The PSOE’s position is further weakened, in the public eye if not in the ongoing negotiations, following a court ruling on November 19 that found 19 PSOE officials in Andalusia, including two former regional governors, guilty of corruption or corruption-related crimes. The so-called ERE case found that public money had been diverted illicitly from an unemployment fund, mostly to people with ties to the regional branch of the PSOE in Andalusia, where, until December, it had ruled for 36 years. The right has called for “accountability” not unlike that which swept Sánchez into power in 2018 following a no-confidence vote of the PP’s then–Prime Minister Mariano Rajoy, whose party and party leaders had been found guilty of an elaborate scheme of kickbacks dating back decades. Sánchez, for his part, has underscored the regional and individual nature of the ruling, and that it concerns officials who are no longer in power (unlike the PP’s corruption scandal, this one does not implicate the PSOE as a party).
If this corruption scandal does not significantly affect the negotiations for a new government, economic developments in Europe might.
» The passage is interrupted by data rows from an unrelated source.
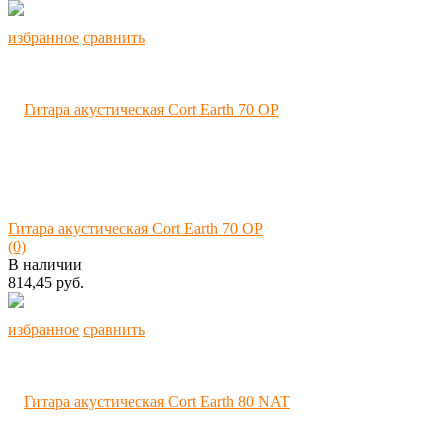
избранное
сравнить
Гитара акустическая Cort Earth 70 OP
(0)
В наличии
814,45 руб.
избранное
сравнить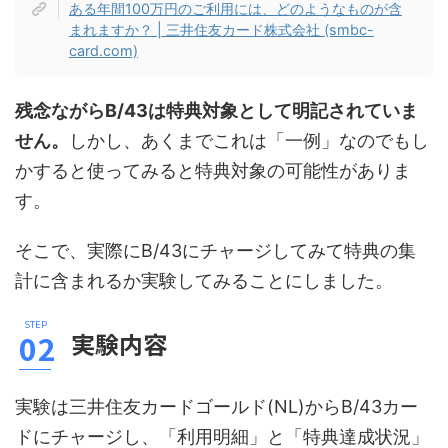
ある年間100万円のご利用には、どのようなものが含
まれますか？ | 三井住友カード株式会社 (smbc-
card.com)
残念ながらB/43は特典対象として明記されていま
せん。
しかし、あくまでこれは「一例」なのでもし
かすると使ってみると特典対象の可能性がありま
す。
そこで、実際にB/43にチャージしてみて特典の集
計に含まれるか実験してみることにしました。
実験内容
実験は三井住友カードゴールド(NL)からB/43カー
ドにチャージし、「利用明細」と「特典達成状況」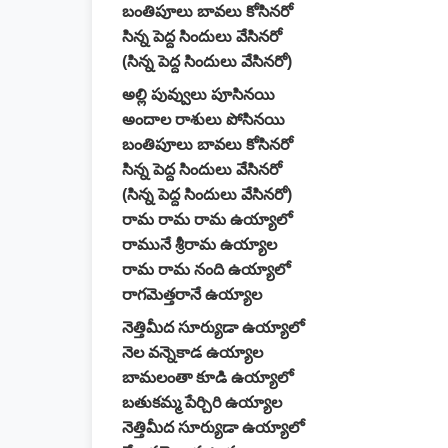
బంతిపూలు బావలు కోసినరో
సిన్న పెద్ద సిందులు వేసినరో
(సిన్న పెద్ద సిందులు వేసినరో)
అల్లి పువ్వులు పూసినయి
అందాల రాశులు పోసినయి
బంతిపూలు బావలు కోసినరో
సిన్న పెద్ద సిందులు వేసినరో
(సిన్న పెద్ద సిందులు వేసినరో)
రామ రామ రామ ఉయ్యాలో
రామునే శ్రీరామ ఉయ్యాల
రామ రామ నంది ఉయ్యాలో
రాగమెత్తరానే ఉయ్యాల
నెత్తిమీద సూర్యుడా ఉయ్యాలో
నెల వన్నెకాడ ఉయ్యాల
బామలంతా కూడి ఉయ్యాలో
బతుకమ్మ పేర్చిరి ఉయ్యాల
నెత్తిమీద సూర్యుడా ఉయ్యాలో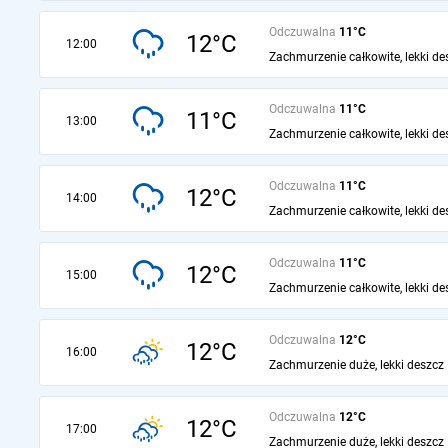
Odczuwalna
11°C
12°C
12:00
Zachmurzenie całkowite, lekki de
Odczuwalna
11°C
11°C
13:00
Zachmurzenie całkowite, lekki de
Odczuwalna
11°C
12°C
14:00
Zachmurzenie całkowite, lekki de
Odczuwalna
11°C
12°C
15:00
Zachmurzenie całkowite, lekki de
Odczuwalna
12°C
12°C
16:00
Zachmurzenie duże, lekki deszcz
Odczuwalna
12°C
12°C
17:00
Zachmurzenie duże, lekki deszcz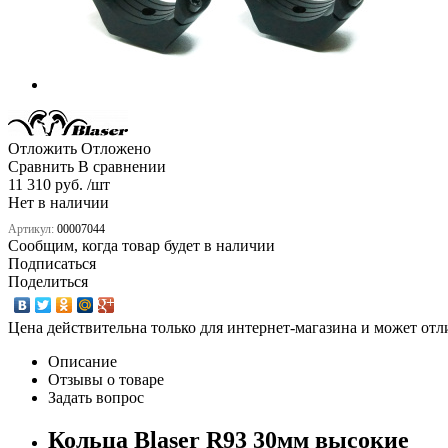
Отложить
Отложено
Сравнить
В сравнении
11 310 руб. /шт
Нет в наличии
Артикул:
00007044
Сообщим, когда товар будет в наличии
Подписаться
Поделиться
Цена действительна только для интернет-магазина и может отл
Описание
Отзывы о товаре
Задать вопрос
Кольца Blaser R93 30мм высокие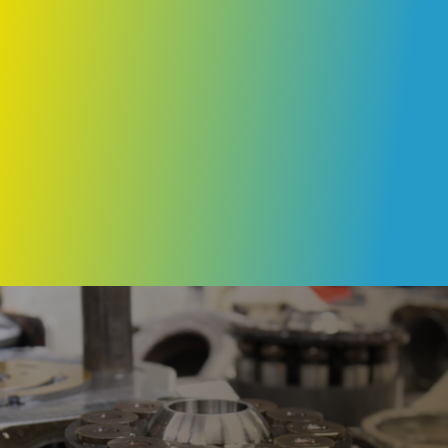
l
transmettons un devis pour
accord avant de commencer les
réparations. Toutes nos ventes,
interventions et prestations sont
effectuées suivant nos conditions
générales de vente.
04 72 81 90 60


(Selon disponibilité des pièces)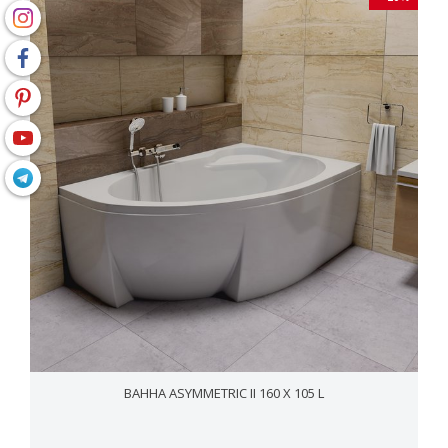
ВАННА ASYММETRIC II 160 X 105 L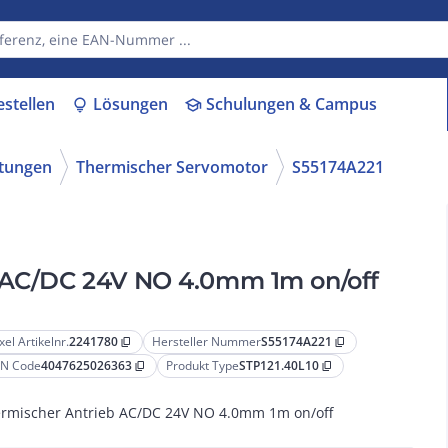
estellen
Lösungen
Schulungen & Campus
lightbulb
school
ttungen
Thermischer Servomotor
S55174A221
b AC/DC 24V NO 4.0mm 1m on/off
xel Artikelnr.
2241780
Hersteller Nummer
S55174A221
content_copy
content_copy
N Code
4047625026363
Produkt Type
STP121.40L10
content_copy
content_copy
rmischer Antrieb AC/DC 24V NO 4.0mm 1m on/off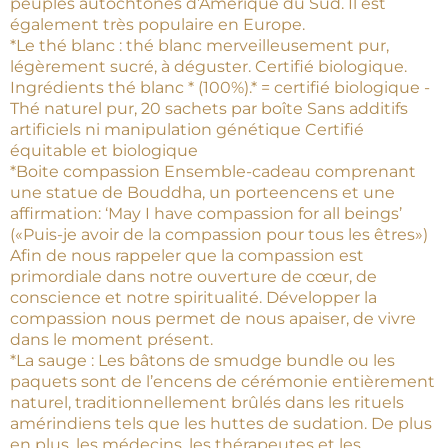
peuples autochtones d’Amérique du Sud. Il est
également très populaire en Europe.
*Le thé blanc : thé blanc merveilleusement pur,
légèrement sucré, à déguster. Certifié biologique.
Ingrédients thé blanc * (100%).* = certifié biologique -
Thé naturel pur, 20 sachets par boîte Sans additifs
artificiels ni manipulation génétique Certifié
équitable et biologique
*Boite compassion Ensemble-cadeau comprenant
une statue de Bouddha, un porte­encens et une
affirmation: ‘May I have compassion for all beings’
(«Puis-je avoir de la compassion pour tous les êtres»)
Afin de nous rappeler que la compassion est
primordiale dans notre ouverture de cœur, de
conscience et notre spiritualité. Développer la
compassion nous permet de nous apaiser, de vivre
dans le moment présent.
*La sauge : Les bâtons de smudge bundle ou les
paquets sont de l’encens de cérémonie entièrement
naturel, traditionnellement brûlés dans les rituels
amérindiens tels que les huttes de sudation. De plus
en plus, les médecins, les thérapeutes et les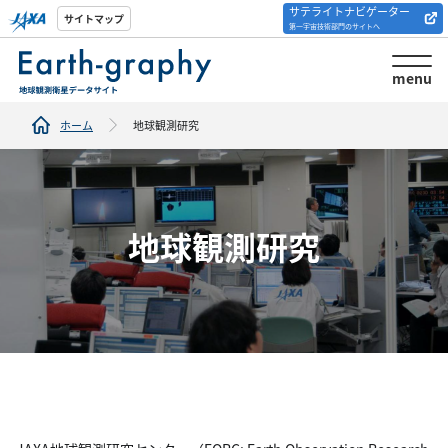
サテライトナビゲーター
解析ツール/サイトの
サイトマップ
第一宇宙技術部門のサイトへ
紹介
menu
ホーム
地球観測研究
地球観測研究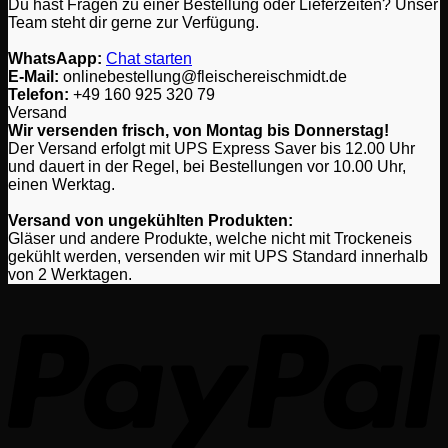
Du hast Fragen zu einer Bestellung oder Lieferzeiten? Unser
Team steht dir gerne zur Verfügung.
WhatsAapp:
Chat starten
E-Mail:
onlinebestellung@fleischereischmidt.de
Telefon:
‎+49 160 925 320 79
Versand
Wir versenden frisch, von Montag bis Donnerstag!
Der Versand erfolgt mit UPS Express Saver bis 12.00 Uhr
und dauert in der Regel, bei Bestellungen vor 10.00 Uhr,
einen Werktag.
Versand von ungekühlten Produkten:
Gläser und andere Produkte, welche nicht mit Trockeneis
gekühlt werden, versenden wir mit UPS Standard innerhalb
von 2 Werktagen.
P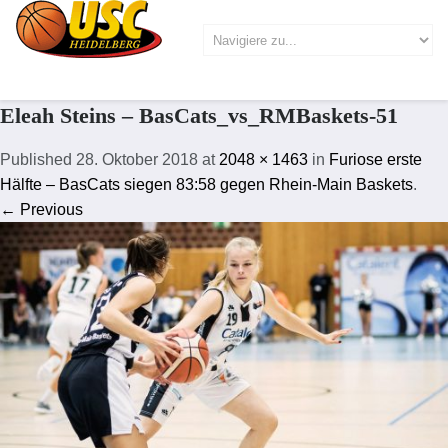
Eleah Steins – BasCats_vs_RMBaskets-51
Published
28. Oktober 2018
at
2048 × 1463
in
Furiose erste
Hälfte – BasCats siegen 83:58 gegen Rhein-Main Baskets
.
← Previous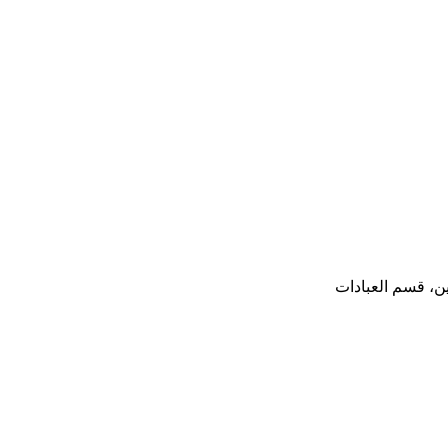
ن، قسم العبادات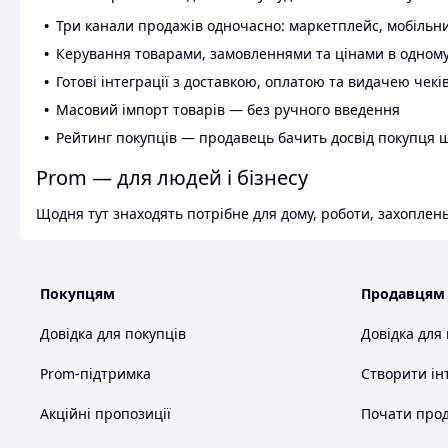
Три канали продажів одночасно: маркетплейс, мобільни
Керування товарами, замовленнями та цінами в одному
Готові інтеграції з доставкою, оплатою та видачею чекі
Масовий імпорт товарів — без ручного введення
Рейтинг покупців — продавець бачить досвід покупця 
Prom — для людей і бізнесу
Щодня тут знаходять потрібне для дому, роботи, захоплень
Покупцям
Продавцям
Довідка для покупців
Довідка для
Prom-підтримка
Створити ін
Акційні пропозиції
Почати прод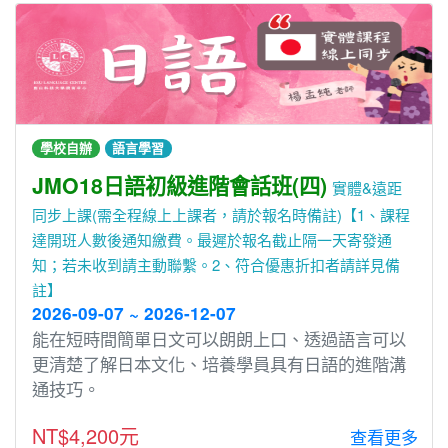
學校自辦
語言學習
JMO18日語初級進階會話班(四)
實體&遠距
同步上課(需全程線上上課者，請於報名時備註)【1、課程
達開班人數後通知繳費。最遲於報名截止隔一天寄發通
知；若未收到請主動聯繫。2、符合優惠折扣者請詳見備
註】
2026-09-07 ~ 2026-12-07
能在短時間簡單⽇文可以朗朗上⼝、透過語⾔可以
更清楚了解⽇本文化、培養學員具有⽇語的進階溝
通技巧。
NT$4,200元
查看更多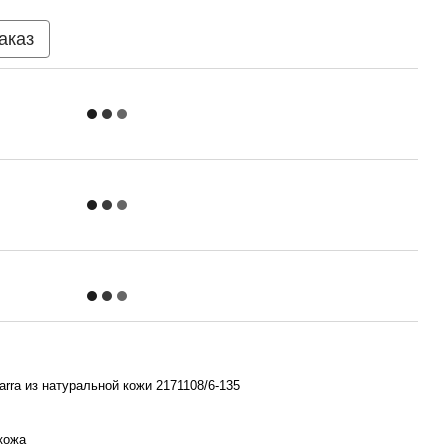
аказ
arra из натуральной кожи 2171108/6-135
кожа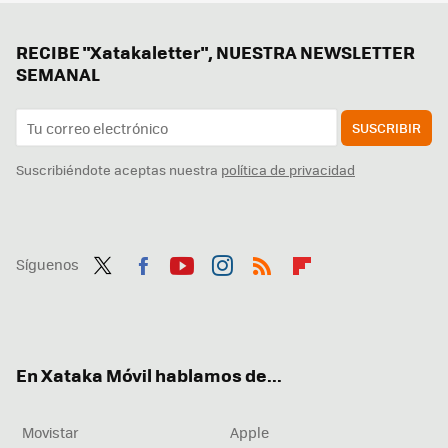
RECIBE "Xatakaletter", NUESTRA NEWSLETTER
SEMANAL
SUSCRIBIR
Suscribiéndote aceptas nuestra
política de privacidad
Síguenos
Twit
Fac
You
Inst
RSS
Flip
ter
ebo
tub
agr
boa
ok
e
am
rd
En Xataka Móvil hablamos de...
Movistar
Apple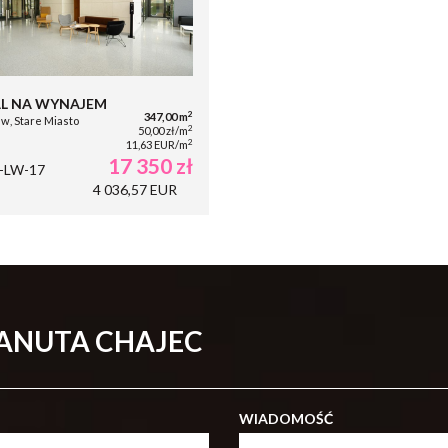
L NA WYNAJEM
2
347,00 m
w, Stare Miasto
2
50,00 zł/m
2
11,63 EUR/m
17 350 zł
-LW-17
4 036,57 EUR
DANUTA CHAJEC
WIADOMOŚĆ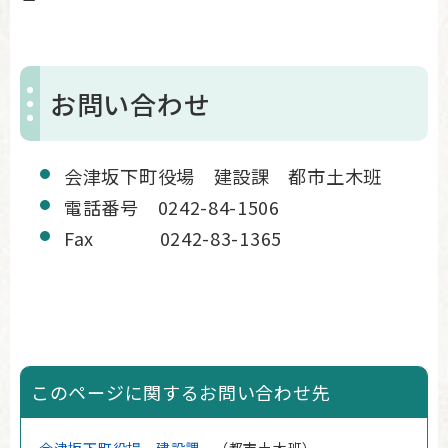
お問い合わせ
会津坂下町役場 建設課 都市土木班
電話番号 0242-84-1506
Fax 0242-83-1365
このページに関するお問い合わせ先
会津坂下町役場
建設課
都市土木班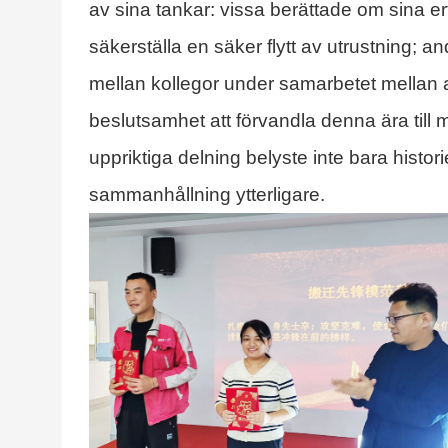
av sina tankar: vissa berättade om sina erf
säkerställa en säker flytt av utrustning;
mellan kollegor under samarbetet mellan av
beslutsamhet att förvandla denna ära till m
uppriktiga delning belyste inte bara histo
sammanhållning ytterligare.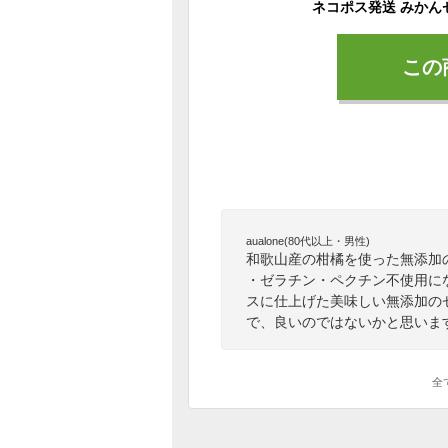
この
aualone(80代以上・男性)
和歌山産の柑橘を使った無添加の
・ゼラチン・ペクチン不使用に
スに仕上げた美味しい無添加の
で、良いのではないかと思いま
全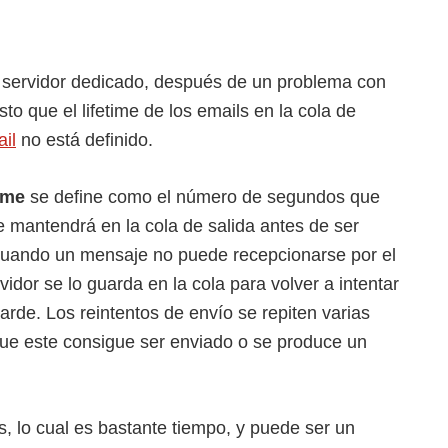
servidor dedicado, después de un problema con
sto que el lifetime de los emails en la cola de
il
no está definido.
ime
se define como el número de segundos que
 mantendrá en la cola de salida antes de ser
uando un mensaje no puede recepcionarse por el
rvidor se lo guarda en la cola para volver a intentar
arde. Los reintentos de envío se repiten varias
ue este consigue ser enviado o se produce un
s, lo cual es bastante tiempo, y puede ser un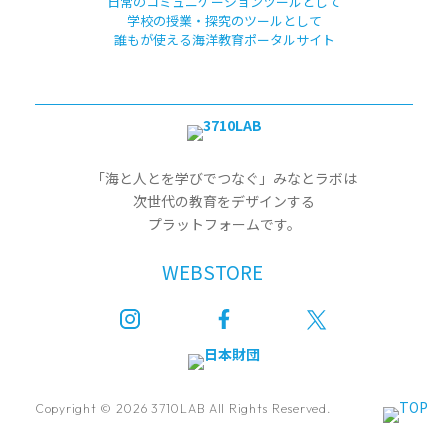
日常のコミュニケーションツールとして
学校の授業・探究のツールとして
誰もが使える海洋教育ポータルサイト
「海と人とを学びでつなぐ」みなとラボは
次世代の教育をデザインする
プラットフォームです。
WEBSTORE
Copyright © 2026 3710LAB All Rights Reserved.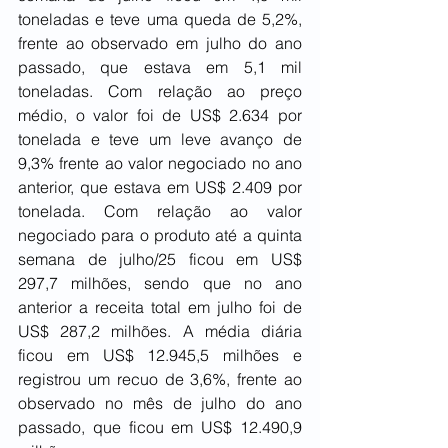
toneladas e teve uma queda de 5,2%, 
frente ao observado em julho do ano 
passado, que estava em 5,1 mil 
toneladas. Com relação ao preço 
médio, o valor foi de US$ 2.634 por 
tonelada e teve um leve avanço de 
9,3% frente ao valor negociado no ano 
anterior, que estava em US$ 2.409 por 
tonelada. Com relação ao valor 
negociado para o produto até a quinta 
semana de julho/25 ficou em US$ 
297,7 milhões, sendo que no ano 
anterior a receita total em julho foi de 
US$ 287,2 milhões. A média diária 
ficou em US$ 12.945,5 milhões e 
registrou um recuo de 3,6%, frente ao 
observado no mês de julho do ano 
passado, que ficou em US$ 12.490,9 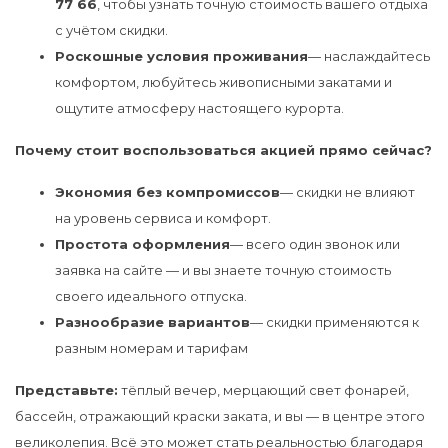
77 66
, чтобы узнать точную стоимость вашего отдыха
с учётом скидки.
Роскошные условия проживания
— наслаждайтесь
комфортом, любуйтесь живописными закатами и
ощутите атмосферу настоящего курорта.
Почему стоит воспользоваться акцией прямо сейчас?
Экономия без компромиссов
— скидки не влияют
на уровень сервиса и комфорт.
Простота оформления
— всего один звонок или
заявка на сайте — и вы знаете точную стоимость
своего идеального отпуска.
Разнообразие вариантов
— скидки применяются к
разным номерам и тарифам
Представьте:
тёплый вечер, мерцающий свет фонарей,
бассейн, отражающий краски заката, и вы — в центре этого
великолепия. Всё это может стать реальностью благодаря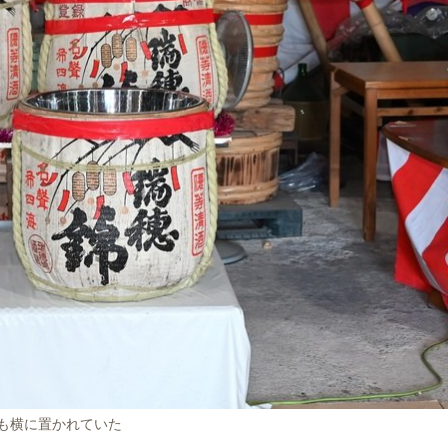
も横に置かれていた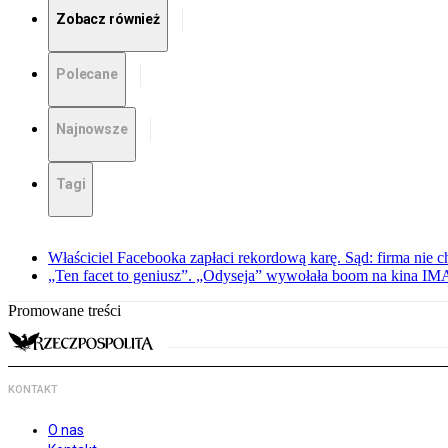
Zobacz również
Polecane
Najnowsze
Tagi
Właściciel Facebooka zapłaci rekordową karę. Sąd: firma nie c
„Ten facet to geniusz”. „Odyseja” wywołała boom na kina I
Promowane treści
KONTAKT
O nas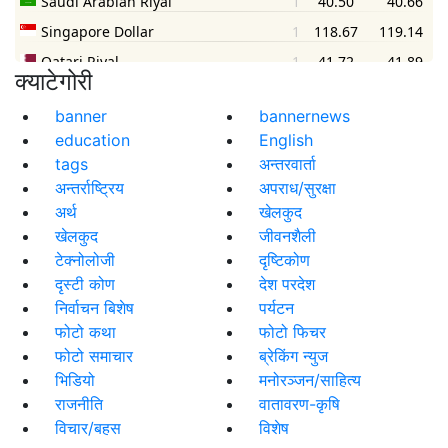
क्याटेगोरी
banner
bannernews
education
English
tags
अन्तरवार्ता
अन्तर्राष्ट्रिय
अपराध/सुरक्षा
अर्थ
खेलकुद
खेलकुद
जीवनशैली
टेक्नोलोजी
दृष्टिकोण
दृस्टी कोण
देश परदेश
निर्वाचन बिशेष
पर्यटन
फोटो कथा
फोटो फिचर
फोटो समाचार
ब्रेकिंग न्युज
भिडियो
मनोरञ्जन/साहित्य
राजनीति
वातावरण-कृषि
विचार/बहस
विशेष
Anticipating a possible recession in the eurozone, on November 20 Brussels indicated that Spain will have to implement structural reforms to the tune of 0.8 percent of GDP, or more than $10 billion. A future PSOE-Podemos government would thus have a limited margin for the kind of social spending many were hoping would result from such a coalition. Some think the Spanish left is digging its own grave.
“This coalition is a prelude to disaster,” the political scientist Albert Noguera wrote in the online newspaper eldiario.es. For one, he wrote, the electoral math in Spain combined with the austerity-happy guidelines from the EU means that “any structural change” is off the table. Worse, if there actually is a recession in 2020, he says it will leave the left “buried,” thereby “clearing the way for the far right to harvest all social discontent.” Meanwhile, the fact that Vox has broken through the 50-deputy barrier in the Spanish Parliament means it can file appeals to the Constitutional Court. Such power in the hands of the far right will not only slow down any progressive reforms but also continue a nefarious trend of passing along political problems to the courts to resolve.
Correction: An earlier version of this article stated that three right-wing parties (PP, Ciudadanos, and Vox) did not win a single seat in the Basque Country. Although these were the results as reported on the day after the election, two days later the Electoral Board announced that after correcting the vote count and adding the foreign vote, the PP had won one seat.